"Spooky action at a distance" is a famous phrase Einstein coined to describe the effects of quantum entanglement, which are instantaneous (they "travel" faster than light). This bothered him, since he had discovered special and general relativity, in which all forces - electromagnetic and gravitational - propagate at the speed of light (and must do so to preserve the order of cause and effect). This is in contrast to Newton's theory of gravity in which gravitational influences are instantaneous.
Zeuzzz is a bizarre kind of anti-gravity/pro-electromagnetic crackpot (maybe he had a bad fall as a child). As you can see this particular jab of his was comically inept, so I couldn't resist commenting.
Why do you keep talking about EM forces on a thread about gravity?
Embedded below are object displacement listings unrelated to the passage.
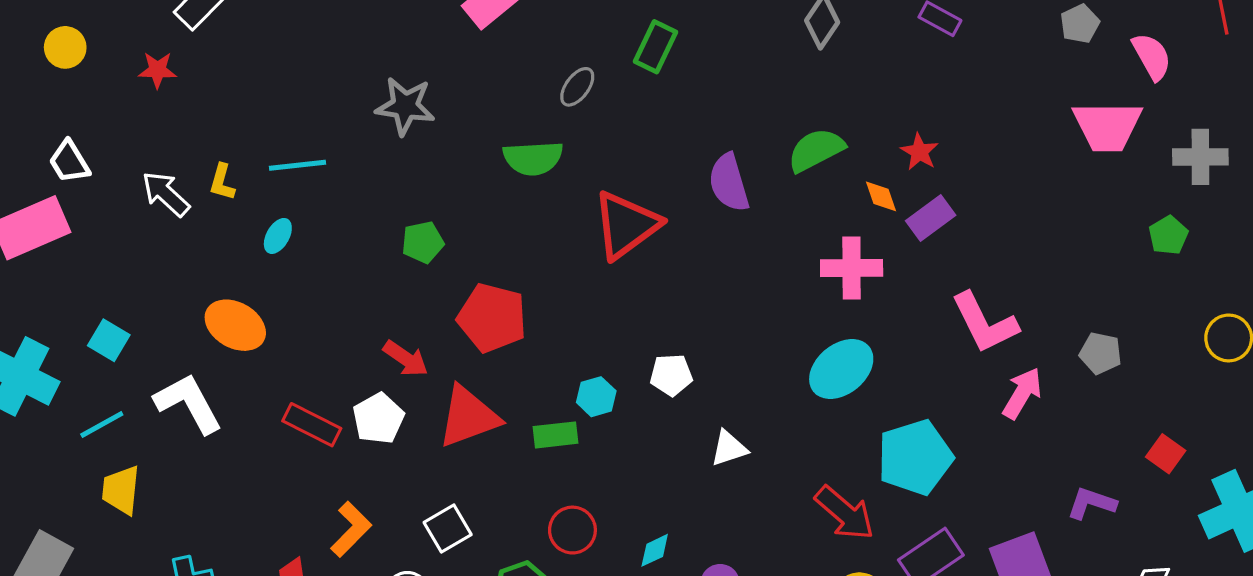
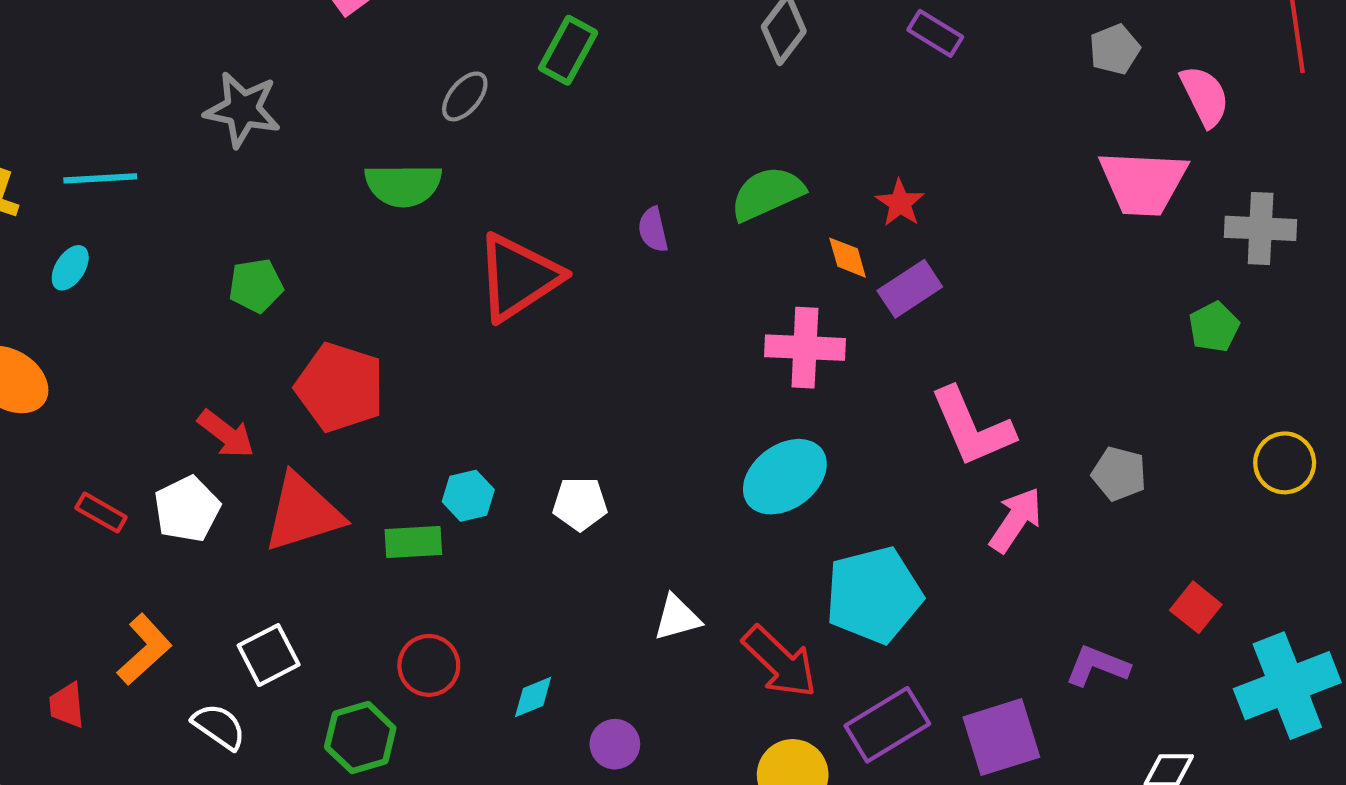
purple semicircle: (729, 183) -> (653, 230), size x0.6
white pentagon: (671, 375) -> (580, 504), moved
red rectangle: (312, 425) -> (101, 513), size x0.7
white triangle: (729, 448) -> (677, 618), moved

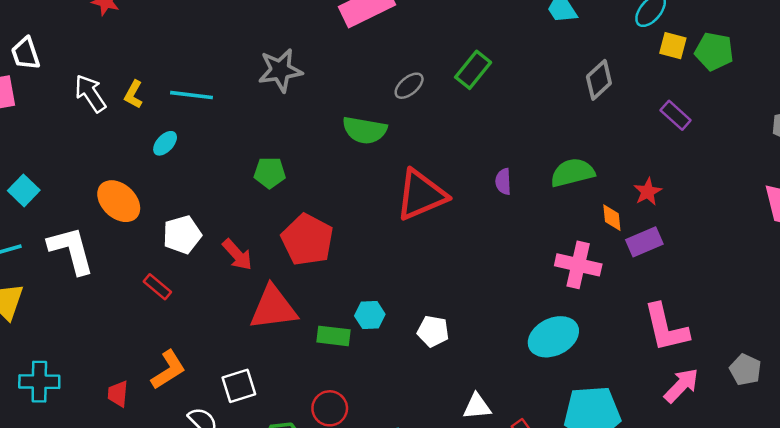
purple rectangle: (935, 33) -> (676, 115), moved
gray star: (243, 110) -> (280, 70), turned -30
white pentagon: (187, 509) -> (182, 235), moved

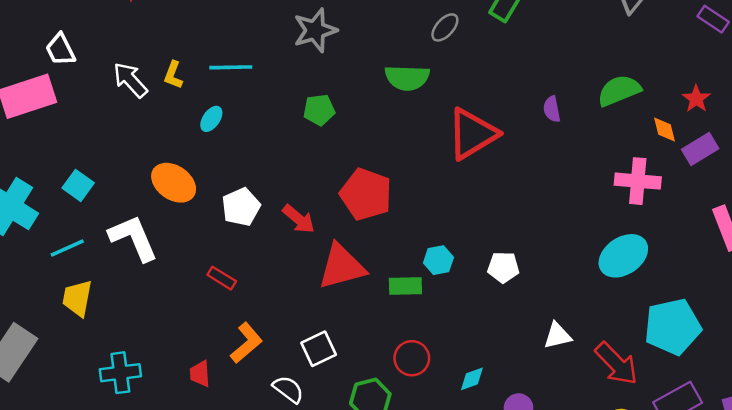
green pentagon: (270, 173) -> (319, 110), moved
red rectangle: (157, 287) -> (222, 278), moved

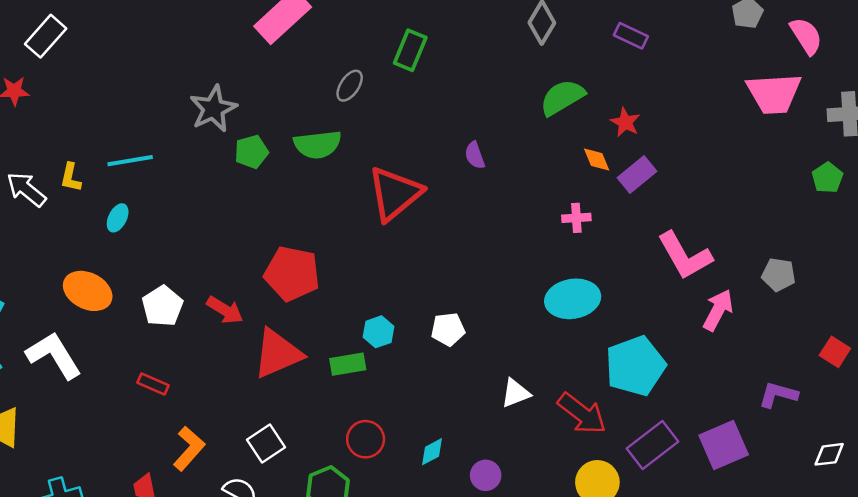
green semicircle: (619, 91) -> (562, 97), moved
green pentagon: (319, 110) -> (251, 152), moved
pink cross: (638, 181) -> (576, 218), size x0.6
cyan ellipse: (623, 256) -> (573, 299), turned 33

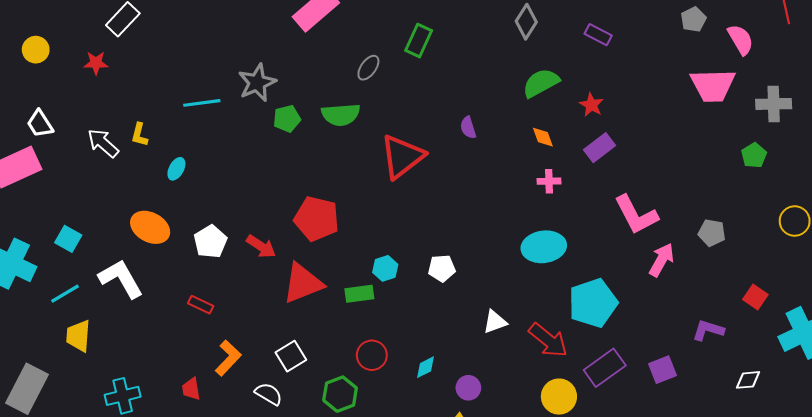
orange diamond: (597, 159) -> (543, 137), moved
cyan line: (130, 161) -> (202, 103), moved
purple square: (724, 445) -> (663, 370), size x0.7

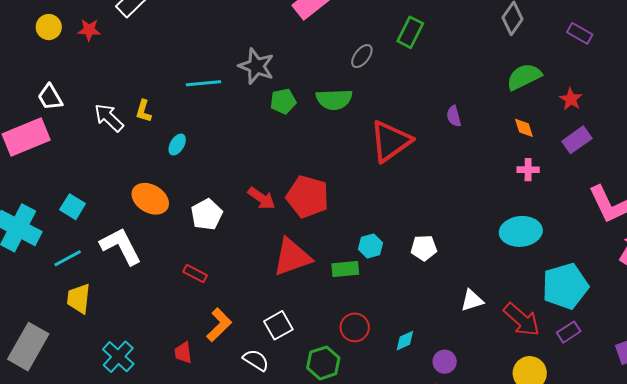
red star: (96, 63) -> (89, 30), moved
gray star: (257, 83) -> (256, 66), turned -30
red arrow: (261, 246) -> (262, 198), moved
purple rectangle: (605, 368) -> (569, 332), moved, size x0.6
cyan cross: (123, 396) -> (118, 357), turned -36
I never mentioned it once, you seem to have implied that in your head, and i'm sure that the people in this thread do not appreciate your attempts to derail this thread into a debate about EM forces (I never said that 'spooky action at a distance' does not encompass of EM forces, you, yet again, seem to have implied this yourself in your head)
And the term crackpot, is not a very nice term, is it? really? Have I said anything demeaning against you? No. And I wont. No one made any scientific progress by making personal jibes at people who they dont agree with on everything, did they, Sol?
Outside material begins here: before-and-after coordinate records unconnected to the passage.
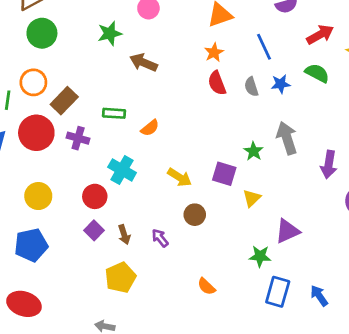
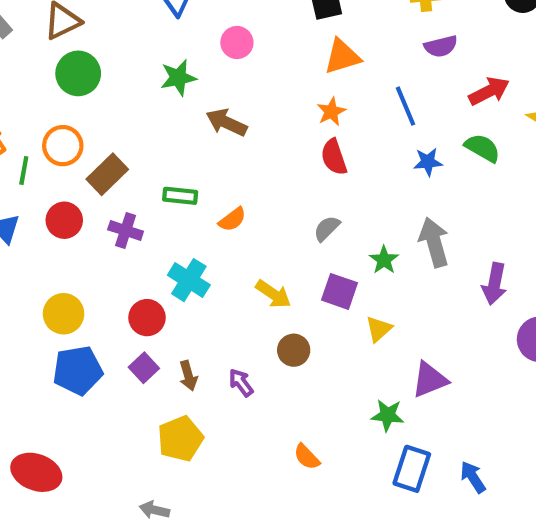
gray semicircle: (251, 87) -> (327, 228), moved, turned 60
red circle: (36, 133) -> (64, 220), size x0.7
blue pentagon: (31, 245) -> (78, 370), moved

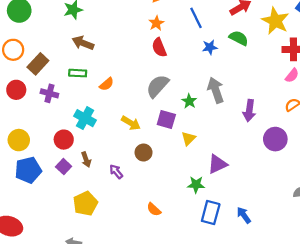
brown arrow: (227, 122) -> (83, 43), moved
gray semicircle: (327, 228) -> (158, 86), size x1.6
brown arrow: (188, 376) -> (86, 160), moved

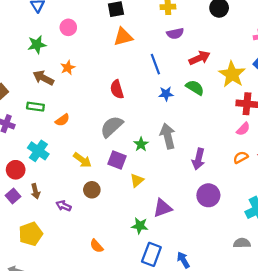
orange star: (156, 23) -> (68, 68), moved
purple circle: (275, 139) -> (208, 195), moved
purple arrow: (116, 172) -> (64, 206), turned -32

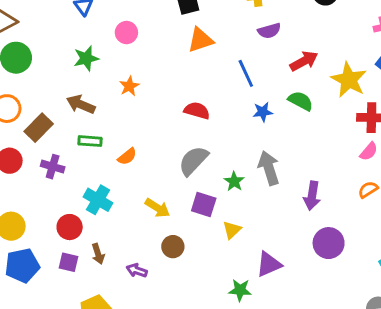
brown arrow: (43, 78) -> (81, 104), moved
red semicircle: (117, 89) -> (197, 111), turned 126
purple square: (13, 196) -> (68, 262), turned -32

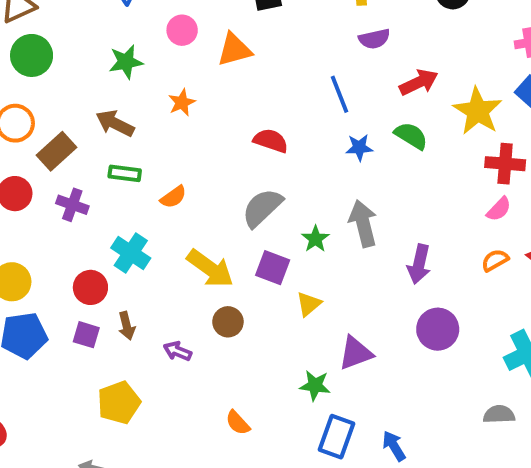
orange triangle: (200, 40) -> (234, 50), moved
yellow arrow: (157, 208) -> (210, 268), size x1.4

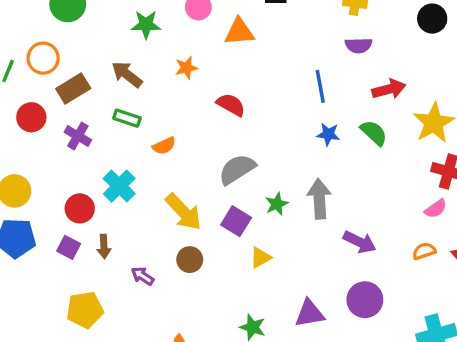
red semicircle: (271, 141) -> (231, 105), moved
purple arrow: (419, 264) -> (360, 242), turned -88
purple triangle: (355, 353) -> (310, 314), moved

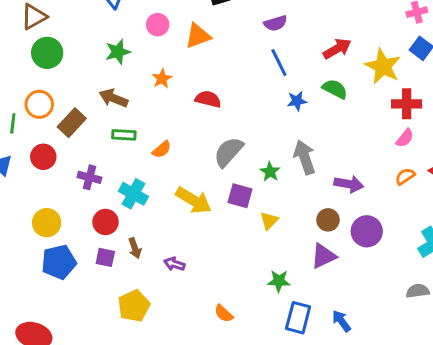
purple semicircle: (359, 45) -> (275, 23), moved
purple cross: (78, 136) -> (89, 177), moved
brown circle: (190, 260) -> (328, 220), moved

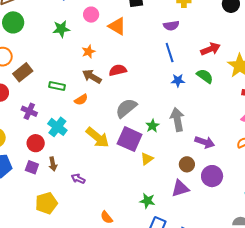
orange triangle: (198, 36) -> (117, 26), turned 42
brown arrow: (114, 98) -> (92, 77), moved
red semicircle: (208, 99) -> (118, 70), turned -36
purple square: (240, 196) -> (130, 139), size x1.4

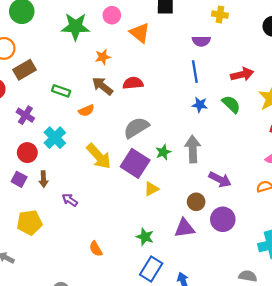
green star: (61, 29) -> (75, 27), size x1.4

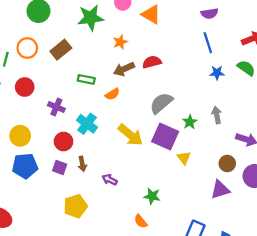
brown rectangle: (24, 70) -> (61, 50), moved
brown arrow: (102, 86) -> (124, 69), turned -54
gray arrow: (193, 149) -> (217, 115), size x0.7
yellow triangle: (151, 189) -> (184, 158), turned -32
green star: (145, 237) -> (152, 196), moved

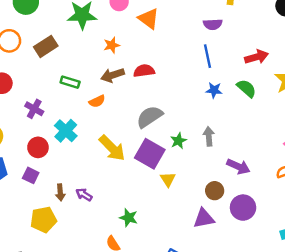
brown arrow: (82, 164) -> (60, 192), moved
And its got nothing to do with Einsteins use of this term, where the word 'spooky' comes from, that was mainly about quantum effects.
Back to gravity anyway....
The basic premise of gravity is that all mass attracts, but the actual mechanism by which this works is still an open question. People have searched for a particle explanation, mainly the 'graviton', but currently the only description is utilizing the metaphysical gravitational field.
This 'action at a distance' effect is shown in other forces laws, mainly the laws of Newton, Coulomb, Ampere and Weber. Webers electrodynamics lead to the finite propagation of infinite signals, prior to the invention of maxwells equations, for example. For example, how could the sun know how much mass there is on earth in order to apply to correct force to it? How is this force transmitted from the sun to the Earth? Can a body of finite dimensions act on other bodies in locations where the first body is not touching? These are quite philosophical questions that have no definitive answer, these questions were the basis of Huygens and Leibniz ciritisms.
Burniston brown made some interesting comments on this in the introduction of his book on action at a distance;
It was many years later that I realised that action-at-a-distance is not just another theory of the propagation of a force like ballistic propagation, or waves in an ether. I decided to make this point in a lecture at Oxford by showing the effect of a magnet on another, suspended magnet. I then pointed out that observable action occurred at an observable distance, so that if any member of the audience said it was not action-at-a-distance it was he who was making hypothesis. No one attempted to deny it. Why should we not admit that, sometimes, what appears to be happening is happening? The refusal to accept action at a distance has lead to all the difficulties and tortuous explanations connected with the ether vortices, waves, twisted space time, warped fields, and many other things - together with abortive experimental efforts to detect them.
The time has surely now come out to cut the Gordian Knot by abolishing all the ethers, abandoning the attribution of physical properties to nothing, and rejecting purely mathematical constructs like space time, that all ultimately result from trying to explain the long unsolved problem of action-at-a-distance."
How does gravity physically work? I Don't have a clue, and neither does anyone else. It just does.